BEGIN

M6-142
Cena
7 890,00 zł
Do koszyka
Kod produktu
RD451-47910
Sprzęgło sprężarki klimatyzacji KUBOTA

END

→ **Exercise brief**
Give the entries again exactly as they stand.

→ **Solution to this task**
M6-142
Cena
7 890,00 zł
Do koszyka
Kod produktu
RD451-47910
Sprzęgło sprężarki klimatyzacji KUBOTA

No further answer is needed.